In deze zaak heeft de Rechtbank Den Haag op 27 februari 2023 uitspraak gedaan in een bestuursrechtelijke procedure betreffende de maatregel van bewaring van eiser, die de Marokkaanse nationaliteit heeft. Eiser is op 28 november 2022 in bewaring gesteld op grond van artikel 59, eerste lid, aanhef en onder a, van de Vreemdelingenwet 2000. Eiser heeft beroep ingesteld tegen het voortduren van deze maatregel en verzocht om schadevergoeding. De rechtbank heeft besloten dat een onderzoek ter zitting niet nodig was en heeft het onderzoek op 27 februari 2023 gesloten.

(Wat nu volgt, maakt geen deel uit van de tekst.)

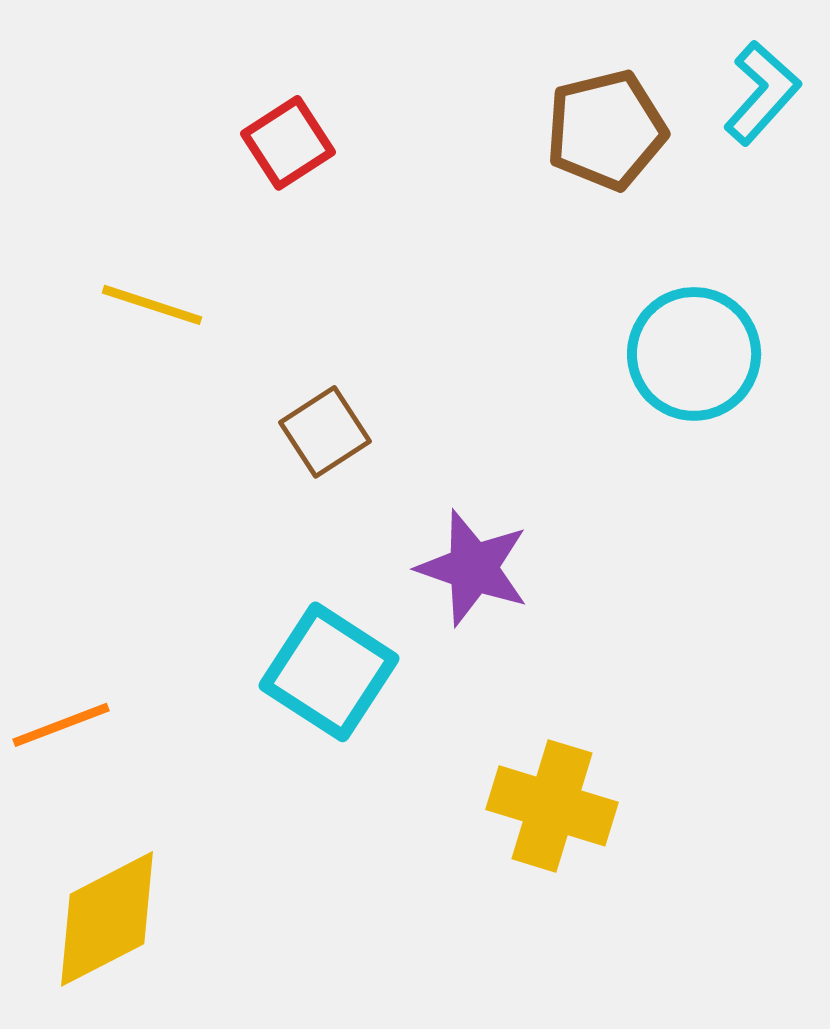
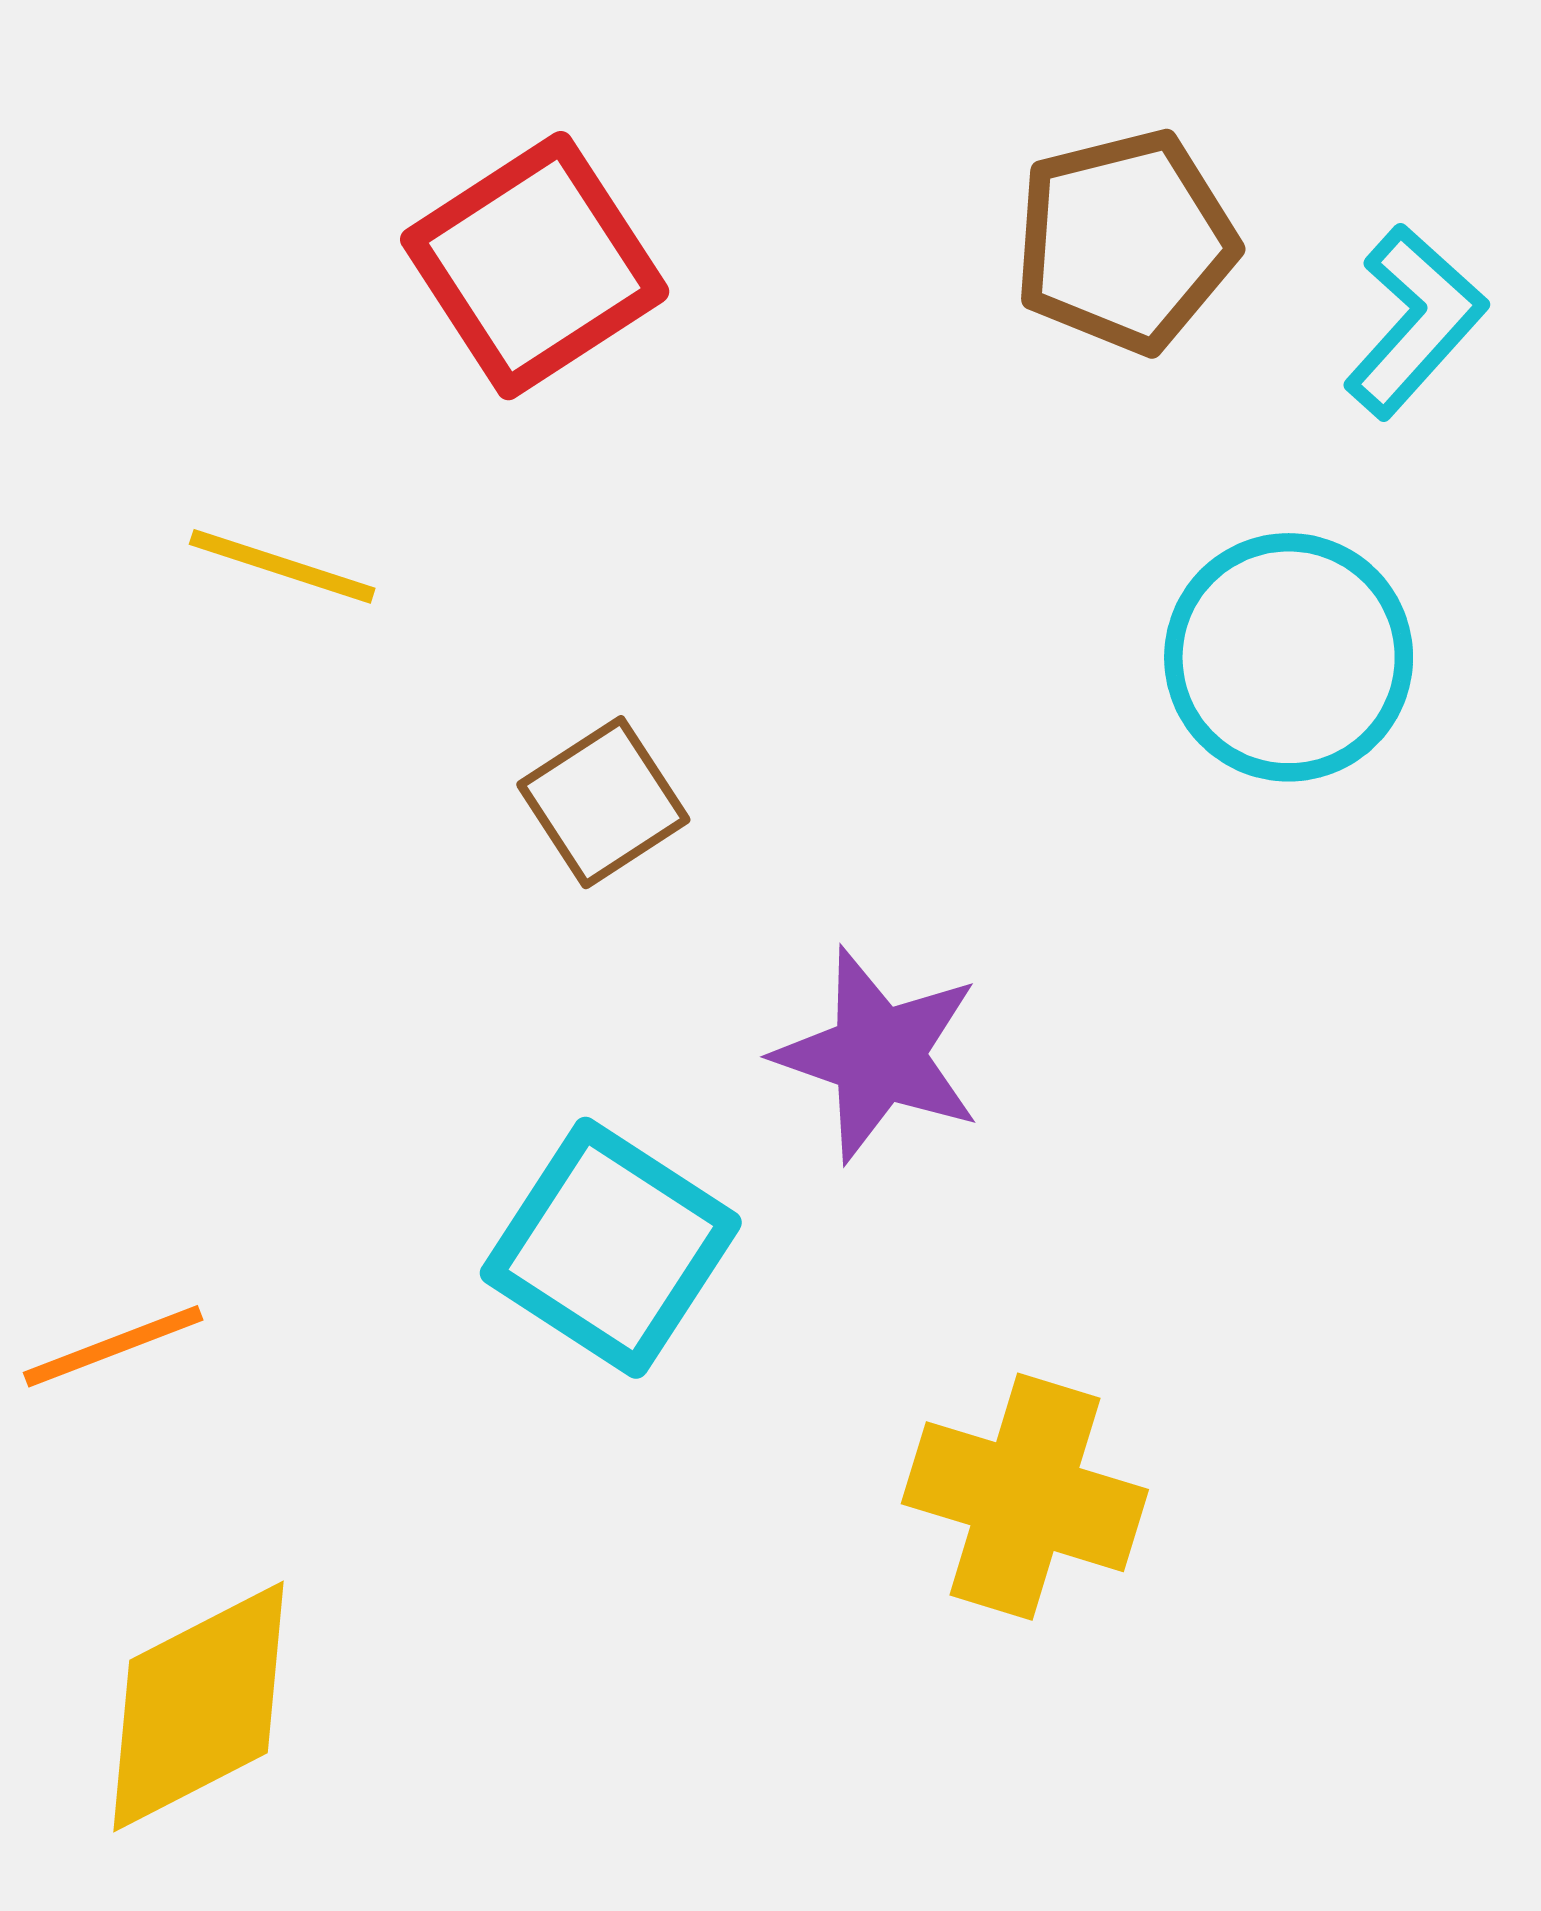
cyan L-shape: (762, 93) -> (1415, 321), moved
red square: (288, 143) -> (535, 266), size x1.5

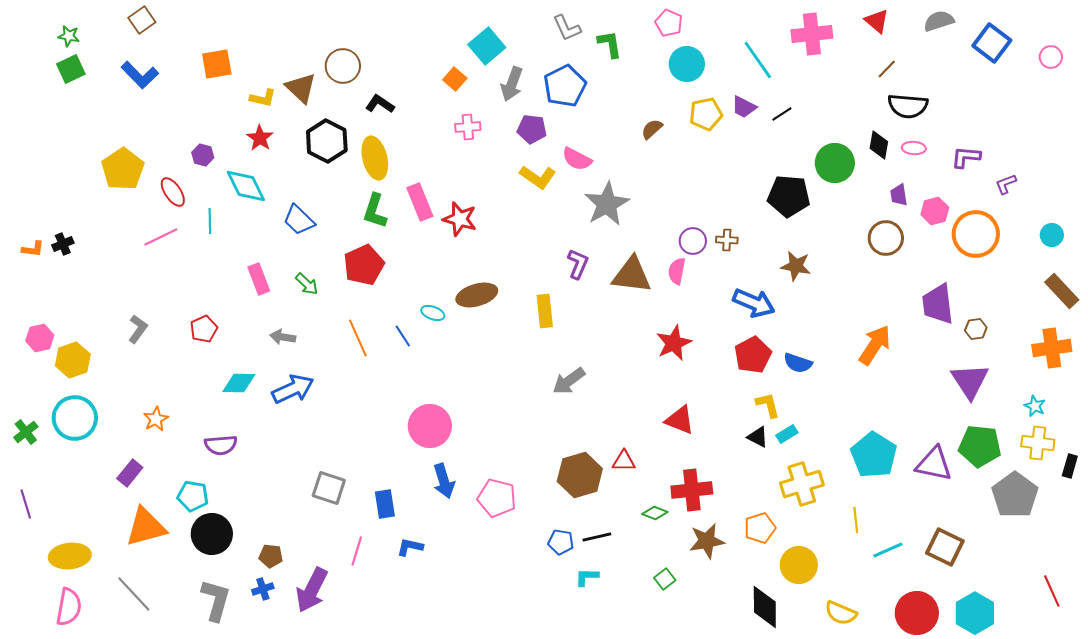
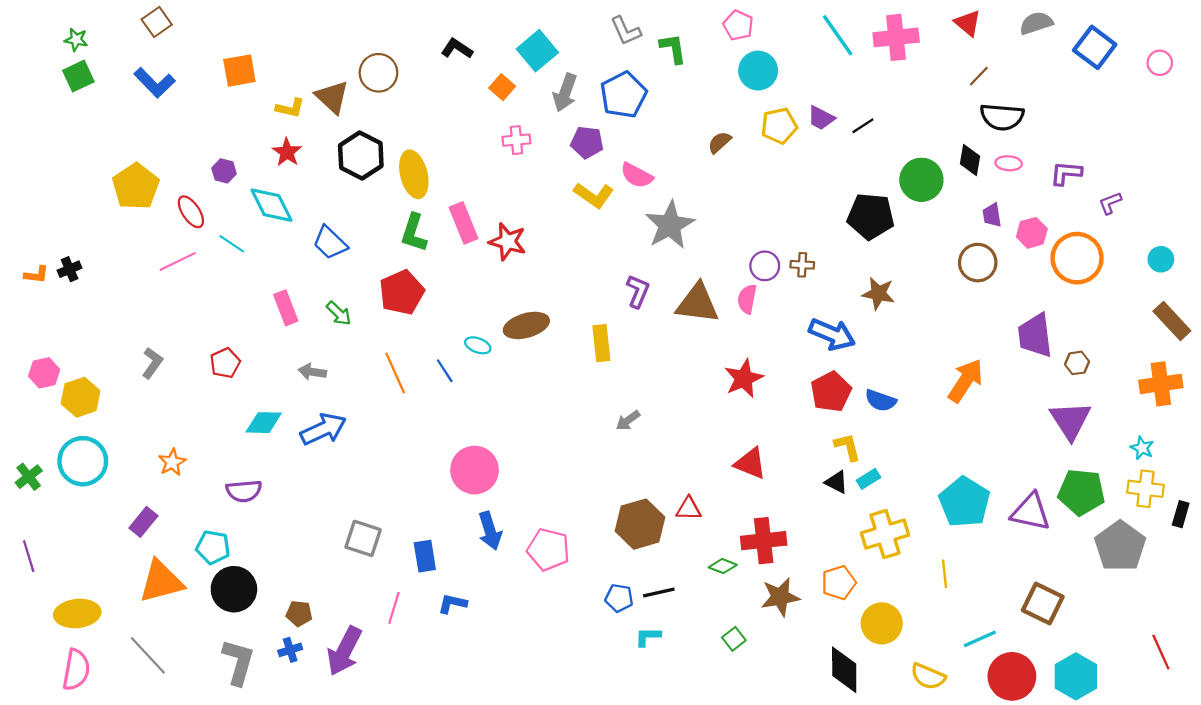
cyan line: (758, 60) -> (838, 35), moved
black L-shape: (380, 104) -> (457, 48), moved
cyan line: (210, 221) -> (232, 244), turned -55
gray arrow: (569, 381) -> (628, 420), size x0.7
cyan line: (888, 550) -> (980, 639), moved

De rechtbank heeft overwogen dat, indien de maatregel van bewaring in strijd is met de Vreemdelingenwet of niet gerechtvaardigd is, het beroep gegrond kan worden verklaard. Eiser heeft aangevoerd dat er geen zicht is op uitzetting naar Marokko, omdat hij al drie maanden in bewaring zit en er nog geen laissez-passer is verstrekt door de Marokkaanse autoriteiten. De rechtbank heeft echter vastgesteld dat verweerder voldoende voortvarend heeft gehandeld en dat er in het algemeen zicht op uitzetting is. De rechtbank heeft ook verwezen naar eerdere uitspraken die relevant zijn voor deze zaak.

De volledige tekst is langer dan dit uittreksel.